The answer must be an exact copy of every record below.
↓↓↓
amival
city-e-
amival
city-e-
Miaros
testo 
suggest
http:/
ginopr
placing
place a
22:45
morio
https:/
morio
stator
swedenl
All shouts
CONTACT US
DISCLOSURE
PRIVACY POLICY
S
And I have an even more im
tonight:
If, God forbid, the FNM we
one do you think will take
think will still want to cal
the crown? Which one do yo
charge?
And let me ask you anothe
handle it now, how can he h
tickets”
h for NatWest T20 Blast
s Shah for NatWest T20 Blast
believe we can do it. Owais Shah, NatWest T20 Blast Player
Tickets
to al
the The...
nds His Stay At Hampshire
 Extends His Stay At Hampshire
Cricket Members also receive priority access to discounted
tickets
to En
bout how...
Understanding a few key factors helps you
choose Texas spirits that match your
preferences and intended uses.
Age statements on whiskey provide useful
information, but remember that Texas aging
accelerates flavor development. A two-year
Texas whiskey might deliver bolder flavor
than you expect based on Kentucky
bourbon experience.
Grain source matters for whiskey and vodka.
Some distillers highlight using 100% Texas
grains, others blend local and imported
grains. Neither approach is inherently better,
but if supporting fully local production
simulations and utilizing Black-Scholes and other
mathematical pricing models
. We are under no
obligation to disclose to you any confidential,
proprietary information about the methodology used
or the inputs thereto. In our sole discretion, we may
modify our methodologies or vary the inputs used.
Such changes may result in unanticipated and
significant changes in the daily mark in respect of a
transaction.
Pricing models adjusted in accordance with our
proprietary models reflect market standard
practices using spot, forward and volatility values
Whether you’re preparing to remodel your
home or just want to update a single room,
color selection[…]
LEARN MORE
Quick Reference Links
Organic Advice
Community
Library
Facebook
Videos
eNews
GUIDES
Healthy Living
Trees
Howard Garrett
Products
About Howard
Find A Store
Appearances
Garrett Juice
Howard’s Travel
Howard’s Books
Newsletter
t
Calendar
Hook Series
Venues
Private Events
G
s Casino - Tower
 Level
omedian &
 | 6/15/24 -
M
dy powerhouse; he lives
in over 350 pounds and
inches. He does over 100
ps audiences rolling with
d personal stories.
↑↑↑
● Written answer
amival
city-e-
amival
city-e-
Miaros
testo 
suggest
http:/
ginopr
placing
place a
22:45
morio
https:/
morio
stator
swedenl
All shouts
CONTACT US
DISCLOSURE
PRIVACY POLICY
S
And I have an even more im
tonight:
If, God forbid, the FNM we
one do you think will take
think will still want to cal
the crown? Which one do yo
charge?
And let me ask you anothe
handle it now, how can he h
tickets”
h for NatWest T20 Blast
s Shah for NatWest T20 Blast
believe we can do it. Owais Shah, NatWest T20 Blast Player
Tickets
to al
the The...
nds His Stay At Hampshire
 Extends His Stay At Hampshire
Cricket Members also receive priority access to discounted
tickets
to En
bout how...
Understanding a few key factors helps you
choose Texas spirits that match your
preferences and intended uses.
Age statements on whiskey provide useful
information, but remember that Texas aging
accelerates flavor development. A two-year
Texas whiskey might deliver bolder flavor
than you expect based on Kentucky
bourbon experience.
Grain source matters for whiskey and vodka.
Some distillers highlight using 100% Texas
grains, others blend local and imported
grains. Neither approach is inherently better,
but if supporting fully local production
simulations and utilizing Black-Scholes and other
mathematical pricing models
. We are under no
obligation to disclose to you any confidential,
proprietary information about the methodology used
or the inputs thereto. In our sole discretion, we may
modify our methodologies or vary the inputs used.
Such changes may result in unanticipated and
significant changes in the daily mark in respect of a
transaction.
Pricing models adjusted in accordance with our
proprietary models reflect market standard
practices using spot, forward and volatility values
Whether you’re preparing to remodel your
home or just want to update a single room,
color selection[…]
LEARN MORE
Quick Reference Links
Organic Advice
Community
Library
Facebook
Videos
eNews
GUIDES
Healthy Living
Trees
Howard Garrett
Products
About Howard
Find A Store
Appearances
Garrett Juice
Howard’s Travel
Howard’s Books
Newsletter
t
Calendar
Hook Series
Venues
Private Events
G
s Casino - Tower
 Level
omedian &
 | 6/15/24 -
M
dy powerhouse; he lives
in over 350 pounds and
inches. He does over 100
ps audiences rolling with
d personal stories.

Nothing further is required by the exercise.